A look at key issues in the nation’s health care debate:
THE ISSUE: Is there an easier, more transparent way for consumers to shop for health insurance?
THE POLITICS: Most Americans under age 65 get insurance coverage through their employers. Small-business employers, however, increasingly find policies unaffordable. And for the approximately 18 million Americans who buy their own insurance plans, it can be a baffling experience to wade through or even understand competing offers. People who buy their own policies risk paying higher rates or being denied coverage based on their health history.
WHAT IT MEANS: All the major health care proposals before Congress would create some version of a purchasing exchange or gateway that would allow small-business employers and individuals not already covered by government or employer plans to shop for insurance. The idea is to create a competitive, regulated marketplace where people can make side-by-side comparisons of available plans.

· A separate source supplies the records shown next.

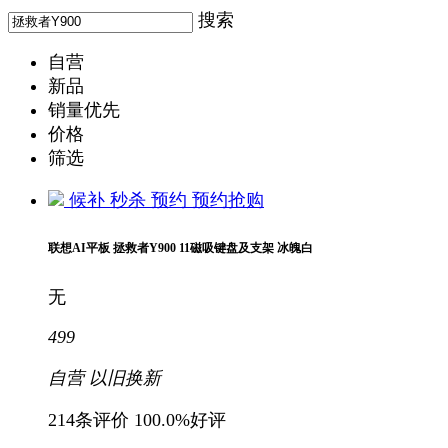
搜索
自营
新品
销量优先
价格
筛选
候补
秒杀
预约
预约抢购
联想AI平板 拯救者Y900 11磁吸键盘及支架 冰魄白
无
499
自营
以旧换新
214条评价
100.0%好评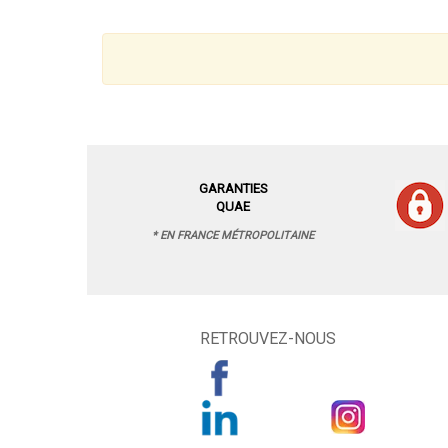
GARANTIES
QUAE
* EN FRANCE MÉTROPOLITAINE
RETROUVEZ-NOUS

Plans would have to meet minimum criteria to be offered and practices like excluding people with pre-existing conditions would be barred. Lawmakers are weighing national or state and regional exchanges, and they could be opened to larger employers over time. Subsidies would be offered to low-income people. If Congress ends up creating a new public insurance plan, that would be one of the offerings in the exchange. Although the exchanges would represent a major change in how insurance is offered in this country, the idea has generated little controversy on Capitol Hill, despite concerns voiced by some business groups and insurers. Lawmakers are already familiar with a similar model because they can get insurance through the Federal Employees Health Benefits Program, which offers a menu of health plans to choose from.